Throughout the journey, the close bond between club and supporters has proved a defining characteristic for success – a relationship forged in Union’s traditional values and humble beginnings. Whether creating an electrifying atmosphere at the Stadion an der Alten Försterei (they will play Champions League matches at Berlin's Olympic Stadium) or helping their club deal with economic hardship, fans have played a critical role in overcoming numerous challenges.
In the late 2000s, the stadium had fallen into a state of disrepair. Money was tight and the city of Berlin could not afford the renovation costs. Cue a remarkable act of solidarity. For months, around 1,500 fans – among them locksmiths, welders, painters and builders, but also nurses, teachers, bakers and doctors – worked tirelessly to get the Alte Försterei back in shape.
"If you pay money and receive a key for your house, that is one thing," said Union president Dirk Zingler, recalling the day all the efforts came together, "but it cannot be compared to the intensity of the people who built and put in blood, sweat and tears here."
The club's leadership under Zingler has consistently upheld principles which have earned so much admiration. "We have made it from the Oberliga to the Champions League; the way we are going is incredible," he said.
A commitment to preserving their humble origins has also driven Union’s ascent on the pitch. Since 2018, coach Urs Fischer has stood at the helm, forging a path to the top based on a clear, effective playing philosophy. The former Switzerland international, who previously won two Swiss league titles with Basel, has been given time to refine and evolve the team, season after season. His ideas are not only visible to anyone watching Union's matches; they also earned him Germany's 2023 Coach of the Year award.
The success of Fischer and Union has largely been built on a solid defensive foundation. The team works cohesively to reduce space for the opponents in their own half and often operates as a well-oiled machine, enabling them to compete against top-tier opposition in the Bundesliga and beyond.
Union's style of play favours a direct approach, prioritising quick transitions and incisive passing and movement rather than prolonged ball possession. It is an entertaining brand of football, which has won both matches and admirers.
However, Fischer knows full well that, in football, a lack of progression can quickly be followed by a downward momentum. Hard work, precision and constant tactical evolution have contributed massively to their rise. Since Fischer observed that "Set pieces can decide matches and we still have some potential here", his team have consistently shown a knack for capitalising on dead-ball situations, particularly corners and free-kicks, to score goals.
It will be fascinating to discover if Union can apply the same successful formula to their Champions League group stage matches. What other aces can Fischer and Co pull out against Napoli, Braga and their opponents on Matchday 1, none other than 14-time champions, Real Madrid – a befitting twist in their fairytale story?

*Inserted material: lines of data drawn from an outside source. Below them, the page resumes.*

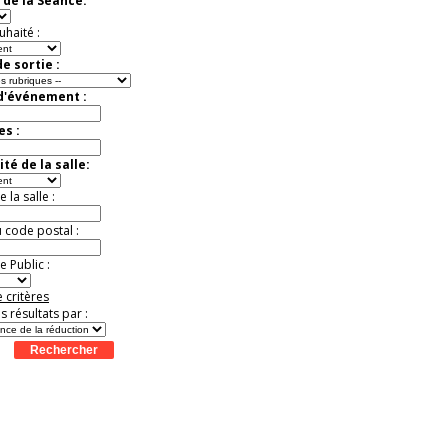
 de la Séance:
Jusqu'à -57%
uhaité :
e sortie :
 d'événement :
es :
té de la salle:
la salle :
u code postal :
 Public :
 critères
es résultats par :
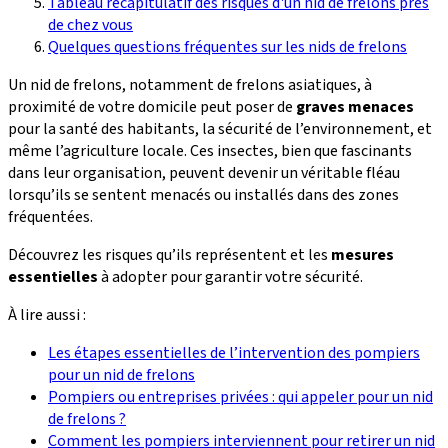
Tableau récapitulatif des risques d'un nid de frelons près
de chez vous
Quelques questions fréquentes sur les nids de frelons
Un nid de frelons, notamment de frelons asiatiques, à
proximité de votre domicile peut poser de
graves menaces
pour la santé des habitants, la sécurité de l’environnement, et
même l’agriculture locale. Ces insectes, bien que fascinants
dans leur organisation, peuvent devenir un véritable fléau
lorsqu’ils se sentent menacés ou installés dans des zones
fréquentées.
Découvrez les risques qu’ils représentent et les
mesures
essentielles
à adopter pour garantir votre sécurité.
À lire aussi :
Les étapes essentielles de l’intervention des pompiers
pour un nid de frelons
Pompiers ou entreprises privées : qui appeler pour un nid
de frelons ?
Comment les pompiers interviennent pour retirer un nid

"When you get a group like that, it just makes you happy," said Fischer. New signing Robin Gosens added: "It's a really beautiful group with three great away trips. Napoli, I can speak from experience, a beautiful stadium with really awesome fans and a top team. Real Madrid speaks for itself."
Whatever the result, recent history suggests that Union Berlin and their loyal fans will take the challenge in their stride.
Union are not the only club making their Champions League group stage bow in 2023/24. When Belgian champions Antwerp travel to Barcelona on Matchday 1, they will be writing their own remarkable chapter in European club football history.
Antwerp sealed their first domestic championship since 1957 in injury time on the final day of last season, when hometown hero Toby Alderweireld struck from outside the area to rescue a 2-2 draw against title rivals Genk. Alderweireld is the only member of the squad with extensive Champions League experience, having played in the competition with Ajax and reached finals with Atlético de Madrid and Tottenham Hotspur.
"The expectations are not big," he says, assessing a group that includes Champions League regulars Porto and Shakhtar Donetsk. "I have to be realistic about that. It is the first time for a while and we do not have the experience as a team, as a club in the Champions League, but there is also a positive in that. We can play more freely and there is less pressure on us.
"Everyone wants to show what they can do and, for sure, as a team, we want to show what we can do – you have to go for it 100%. And if it doesn’t work out, then at least we have experienced it."